Streaming
For chat completions where you want tokens as they're generated — building a chat UI, a CLI that prints word-by-word, or just trimming time-to-first-token — pass stream: true and read the Server-Sent Events. The wire format is identical to OpenAI's, so the SDK does the parsing for you.
Python
from openai import OpenAI
client = OpenAI(
base_url="https://api.echotokens.com/v1",
api_key="sk-echo-...",
)
stream = client.chat.completions.create(
model="claude-opus-4.7",
messages=[{"role": "user", "content": "Explain the OSI model in plain English."}],
stream=True,
)
for chunk in stream:
delta = chunk.choices[0].delta.content
if delta:
print(delta, end="", flush=True)
Each chunk is a partial completion. The delta.content field holds the substring added since the previous chunk; concatenate them to reconstruct the final message. The stream ends when the SDK iterator stops.
Node / TypeScript
import OpenAI from "openai";
const client = new OpenAI({
baseURL: "https://api.echotokens.com/v1",
apiKey: process.env.ECHOTOKENS_API_KEY,
});
const stream = await client.chat.completions.create({
model: "gpt-5.5-pro",
messages: [{ role: "user", content: "Explain the OSI model in plain English." }],
stream: true,
});
for await (const chunk of stream) {
const delta = chunk.choices[0]?.delta?.content;
if (delta) process.stdout.write(delta);
}
Tool calls and structured output
Streaming and function-calling compose. The same delta.tool_calls chunks appear in the stream as you'd see from OpenAI — partial JSON arguments arrive across multiple chunks, so accumulate the strings yourself before parsing the final object.
Cost during streaming
Streaming responses bill at the same flat-USD passthrough as non-streaming calls — but cost_usd_cents only finalizes once the stream completes. If you cancel mid-stream, the gateway still charges for the upstream tokens delivered before disconnect; downstream providers don't refund partial completions. Budget for the worst case if you build cancellation into your UX.

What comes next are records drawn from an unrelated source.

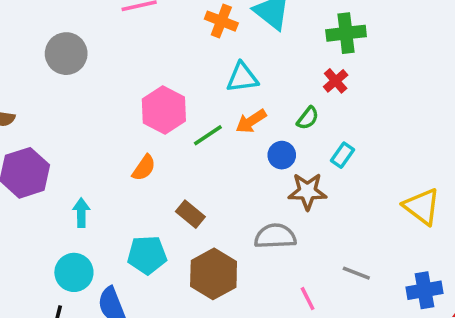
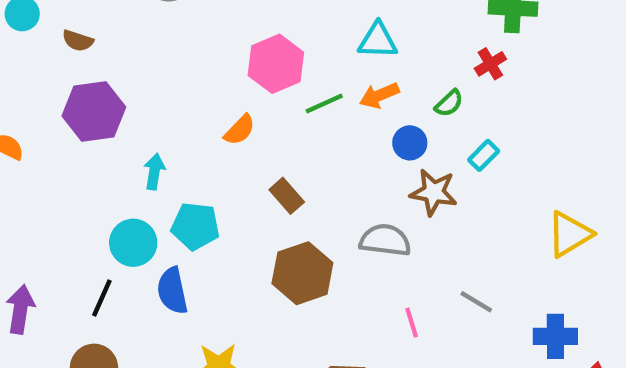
yellow triangle: (422, 207) -> (569, 234), turned 42
cyan pentagon: (147, 255) -> (195, 226), moved

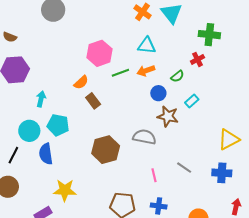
brown rectangle: (287, 196) -> (93, 101), moved
blue cross: (555, 336) -> (222, 173), moved

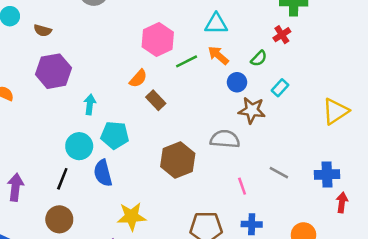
orange arrow: (146, 71) -> (218, 55), turned 66
yellow triangle: (229, 139) -> (335, 111), moved
red arrow: (236, 207) -> (342, 203), moved

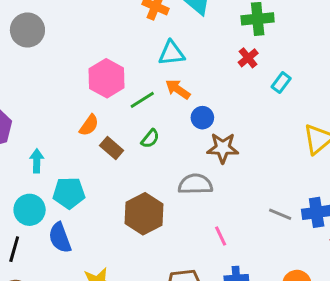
green semicircle: (259, 58) -> (150, 139), moved
cyan rectangle: (280, 88) -> (281, 83), moved
gray line: (279, 173) -> (280, 214), moved

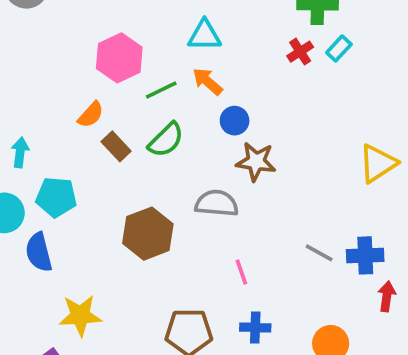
cyan rectangle: (281, 83) -> (339, 48), moved
green semicircle: (150, 139) -> (166, 140), size x1.5

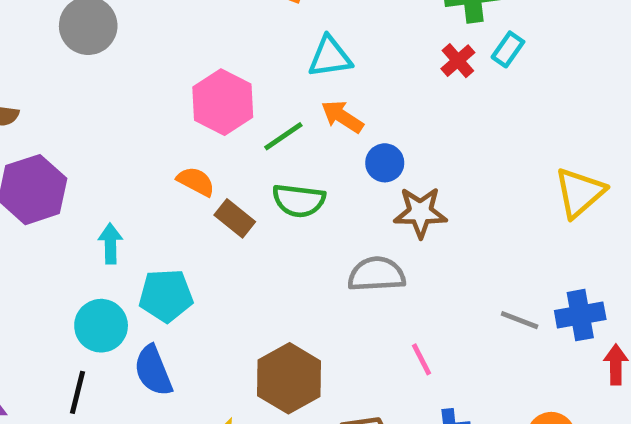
orange semicircle: (91, 115) -> (196, 181), turned -96
green semicircle: (166, 140) -> (299, 201), turned 60
brown hexagon: (148, 234) -> (289, 378), moved

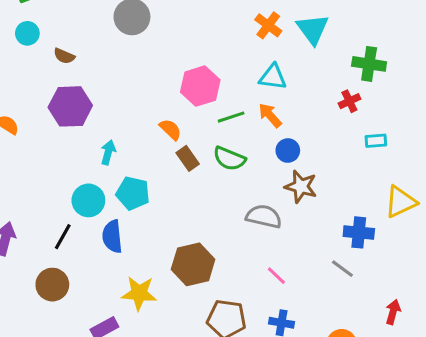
cyan rectangle: (508, 49) -> (376, 141), moved, turned 35
blue cross: (580, 315) -> (359, 232), moved
pink line: (421, 359) -> (276, 276), turned -35

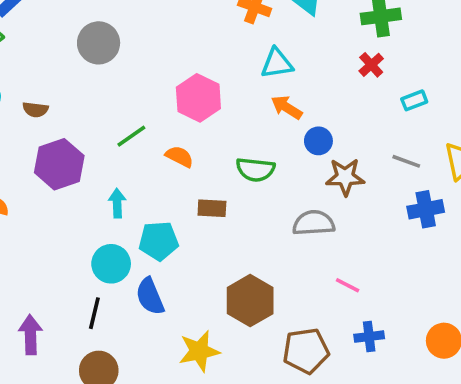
green line: (231, 117) -> (131, 136), moved
brown rectangle: (188, 158) -> (212, 208), moved, turned -35
gray line: (342, 269) -> (406, 161), moved

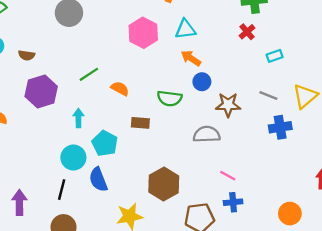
pink hexagon: (198, 98) -> (143, 33), moved
blue circle: (318, 141) -> (202, 82), moved
cyan pentagon: (159, 241) -> (105, 143), turned 30
blue cross: (369, 337) -> (233, 202), moved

If your stream drops on a network blip, the OpenAI SDK retries the whole request — you'll be billed twice for two completions. For production agents, wrap streaming calls with your own resumable-state logic (cache the assistant text, replay on resume) rather than relying on SDK retries.
When to stream vs. not
- Stream if your user is watching the output in real time (chat UIs, terminals).
- Don't stream if you're going to parse the entire response anyway (structured JSON for an agent, embeddings, summarization pipelines). Non-streaming responses arrive in one network round-trip with a cleaner error surface.